*Exercise details:* Return the line that has "Segment **stomach** →" and all lines below it through the last, exactly as they stand; omit pictures.

+---+

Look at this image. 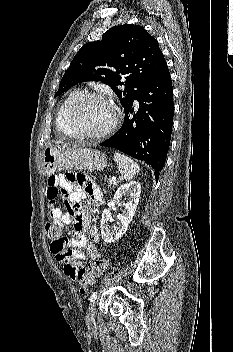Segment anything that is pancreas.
Here are the masks:
<instances>
[{
    "instance_id": "pancreas-1",
    "label": "pancreas",
    "mask_w": 233,
    "mask_h": 352,
    "mask_svg": "<svg viewBox=\"0 0 233 352\" xmlns=\"http://www.w3.org/2000/svg\"><path fill=\"white\" fill-rule=\"evenodd\" d=\"M108 183H109V186H115L119 183V181H116V182H112L111 178L107 179Z\"/></svg>"
}]
</instances>
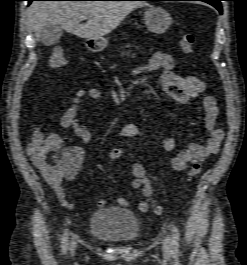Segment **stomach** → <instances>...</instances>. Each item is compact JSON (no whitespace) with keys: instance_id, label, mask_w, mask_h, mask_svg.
I'll use <instances>...</instances> for the list:
<instances>
[{"instance_id":"0dacf381","label":"stomach","mask_w":247,"mask_h":265,"mask_svg":"<svg viewBox=\"0 0 247 265\" xmlns=\"http://www.w3.org/2000/svg\"><path fill=\"white\" fill-rule=\"evenodd\" d=\"M145 25L149 31L153 33H163L172 23L170 14L163 8L158 6H149L144 12ZM108 45V40L101 38L92 40L88 47L95 52L103 51Z\"/></svg>"}]
</instances>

+---+

*Output of the exercise:*
Segment **stomach** → <instances>...</instances>. Each item is compact JSON (no whitespace) with keys: instance_id, label, mask_w, mask_h, mask_svg.
I'll use <instances>...</instances> for the list:
<instances>
[{"instance_id":"0dacf381","label":"stomach","mask_w":247,"mask_h":265,"mask_svg":"<svg viewBox=\"0 0 247 265\" xmlns=\"http://www.w3.org/2000/svg\"><path fill=\"white\" fill-rule=\"evenodd\" d=\"M145 25L149 31L153 33H163L172 23L170 14L163 8L158 6H149L144 12ZM108 45V40L101 38L92 40L88 47L95 52L103 51Z\"/></svg>"}]
</instances>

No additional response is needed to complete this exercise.